Quant au chiffre d’affaires, « dans le monde, l’industrie du gaming a été évaluée en 2020 à 1.175 milliards de dollars. Elle dépasse ainsi les industries du cinéma et de la musique confondues, qui atteignent à elles deux 60 milliards de dollars. Ces chiffres donnent ainsi une idée sur ce que le gaming représente dans le monde ».
« Au Maroc, on parle d’un secteur évalué à 1,2 milliard de DH, avec de plus en plus d’emplois générés. Les débouchés existent dans le marketing, la communication, le e-commerce, la production de vidéos et dans plusieurs autres secteurs. »

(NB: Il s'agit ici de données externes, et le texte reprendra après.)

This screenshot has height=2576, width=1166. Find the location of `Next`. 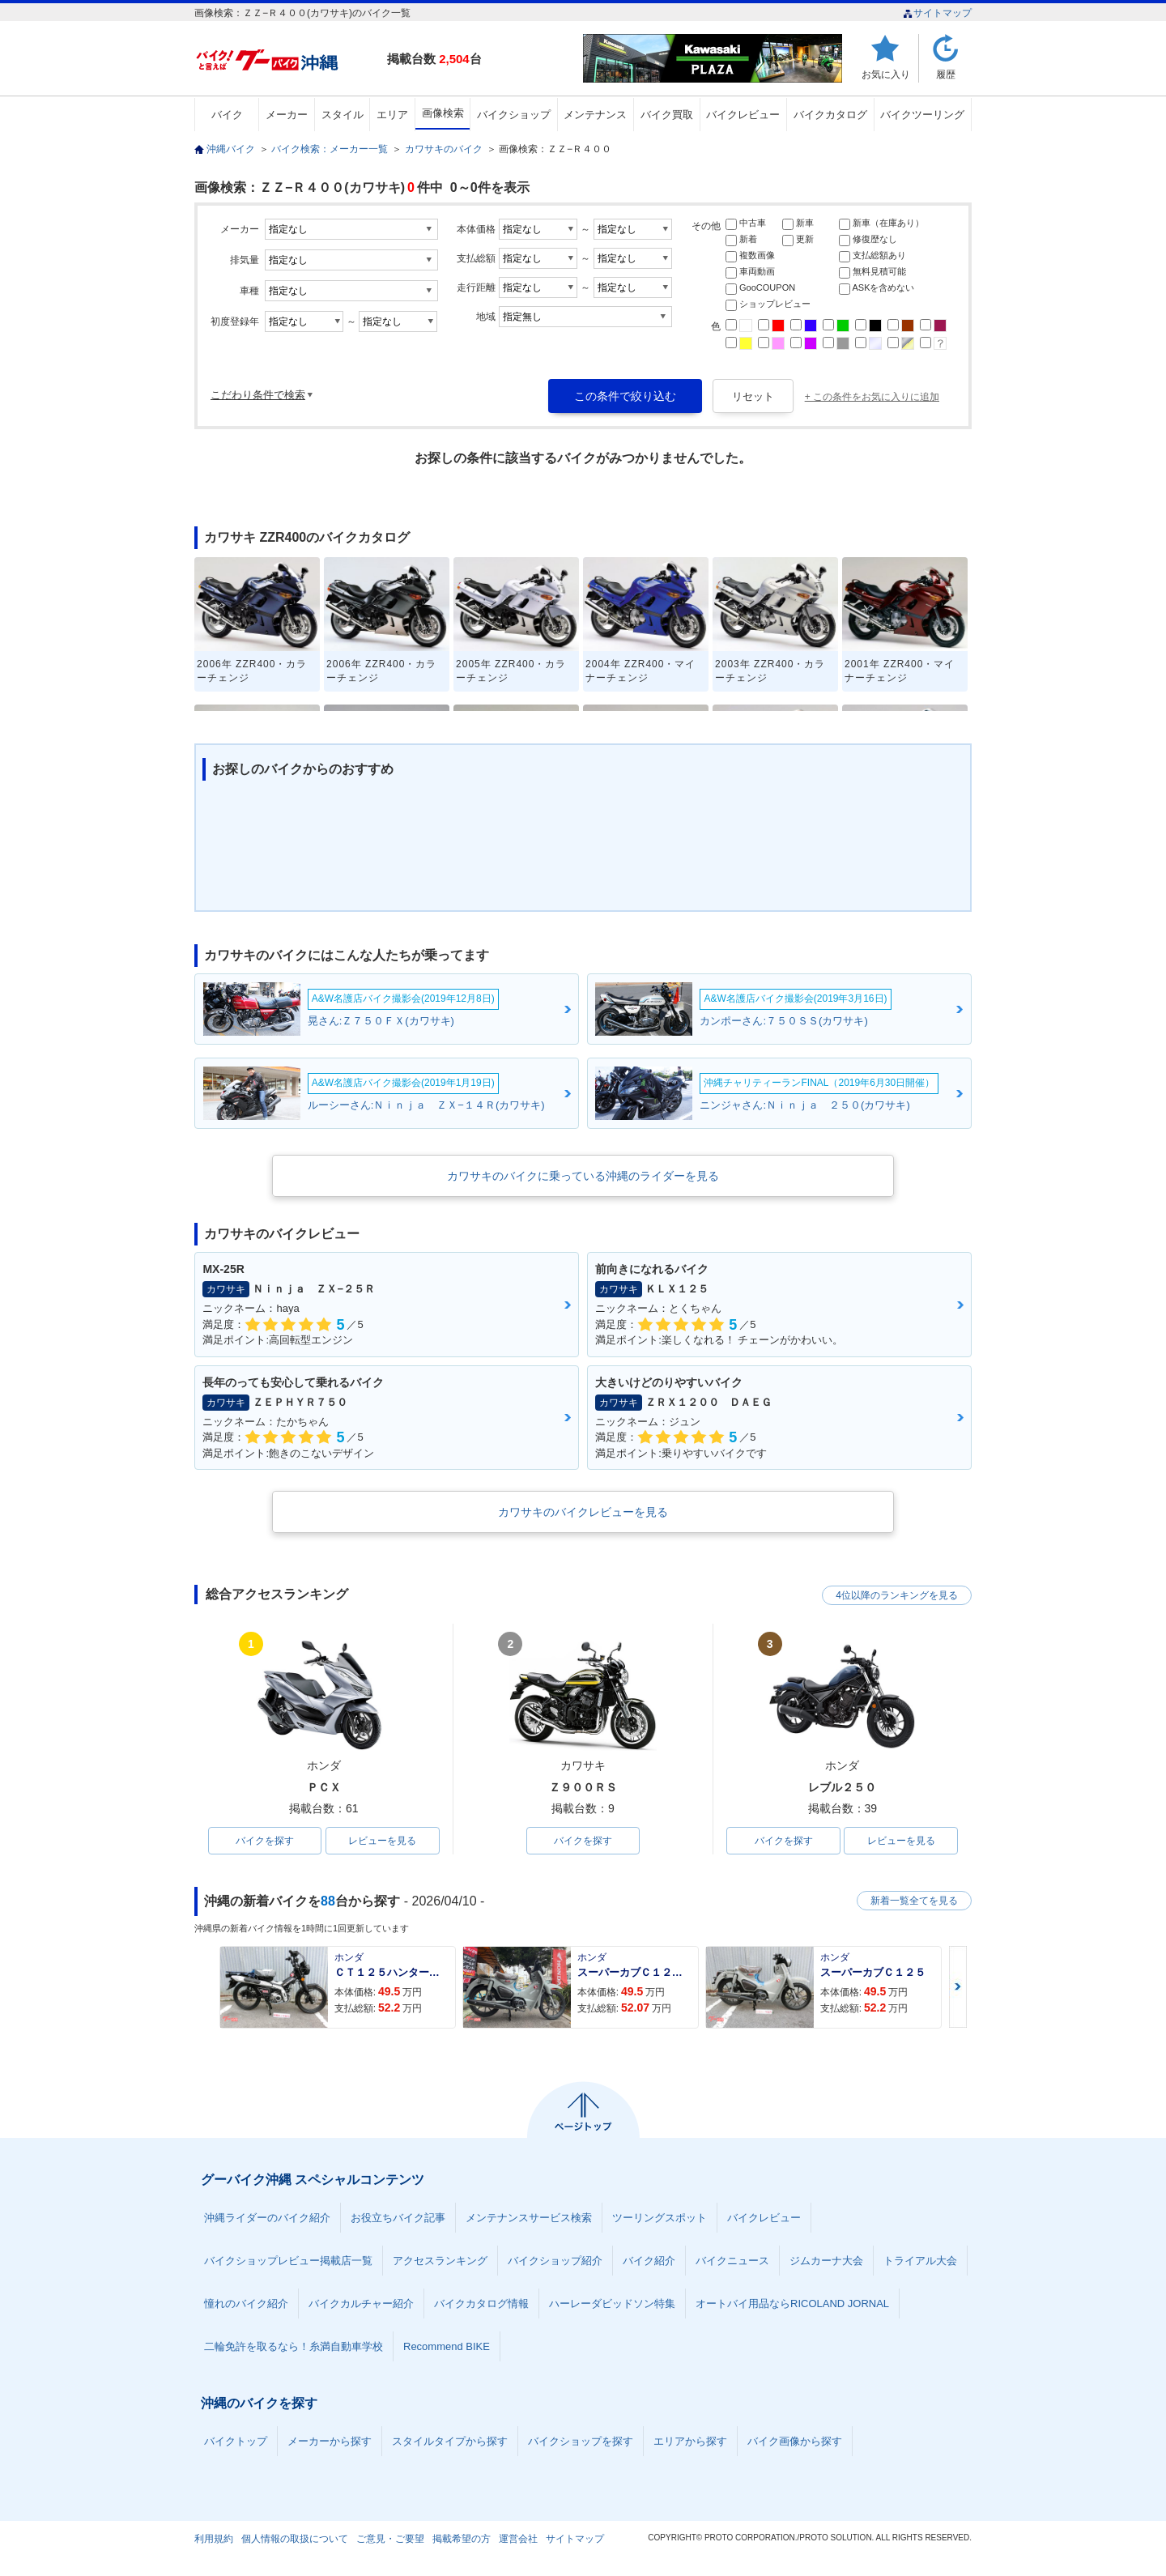

Next is located at coordinates (958, 1987).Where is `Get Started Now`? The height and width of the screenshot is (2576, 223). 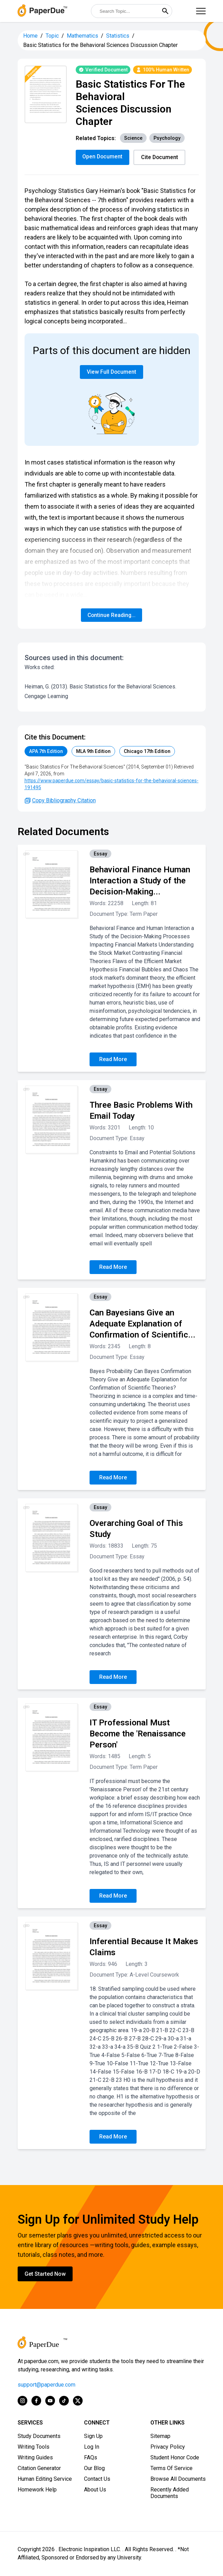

La Fédération ne dispose pas non plus du chiffre exact relatif aux dépenses des gamers marocains dans cette industrie, mais Soufiane El Filali nous explique ce qui suit : « Tout le monde n’a pas les moyens d’acheter des consoles à 5.000 DH ou des PC gamers à 30.000 DH, d’où l’objectif de la FRMJE de donner au maximum de Marocains la possibilité de jouer dans de bonnes conditions. Nous pourrons détecter des génies ou des talents qui représenteront le Royaume à l’international. »
Quelles opportunités pour l’économie marocaine ?
« La plus grande opportunité reste l’emploi », nous répond le directeur marketing et communication de la Fédération. « Le gaming peut représenter la porte d’entrée pour les jeunes Marocains, notamment dans le contexte actuel de digitalisation. Il y a également le fait que la moitié des métiers qui existeront en 2030 n’existent pas encore aujourd’hui. »
D’autres opportunités peuvent se présenter au Maroc, « notamment devenir le hub africain du gaming, à travers l’attraction d’investisseurs étrangers pour investir dans les jeux africains à venir, l’hébergement des serveurs au Maroc pour l’Afrique, et en attirant les médiateurs de jeux. Nous disposons de talents et de compétences qui pourraient répondre aux standards des grosses boîtes ».
Pour conclure, Soufiane El Filali nous cite cinq principaux défis et perspectives d’avenir. La première « est le développement d’une stratégie sportive responsable. C’est une mission à part entière. On ne veut pas que le gaming soit associé à l’addiction ou qu’il soit perçu comme néfaste pour les participants ».
« Deuxièmement, il faut installer des compétitions nationales ou internationales pour détecter les meilleurs profils qui vont représenter le Maroc à l’international. » Notre interlocuteur précise que le Royaume a déjà organisé plusieurs évènements au niveau national, et participé à des manifestations sur le plan international. Il a également gagné quelques compétitions.
« Il faut, par ailleurs, mettre en place des filières de formation dans le gaming. Pour réussir dans un domaine, il faut des compétences. Et pour cela, il faut former des gens. Nous allons dans ce sens essayer d’entamer un travail avec les universités, pour développer des diplômes en gaming. »
Soufiane El Filali appelle aussi à la « valorisation de l’attractivité du Maroc sur le e-sport, et à assurer une représentativité au niveau international ».
Et de conclure : « Enfin, il faut accompagner la transformation numérique dans le e-sport en général, sans oublier le fait que le gaming a son rôle à jouer dans la digitalisation, à travers les emplois et les compétences", selon medias24.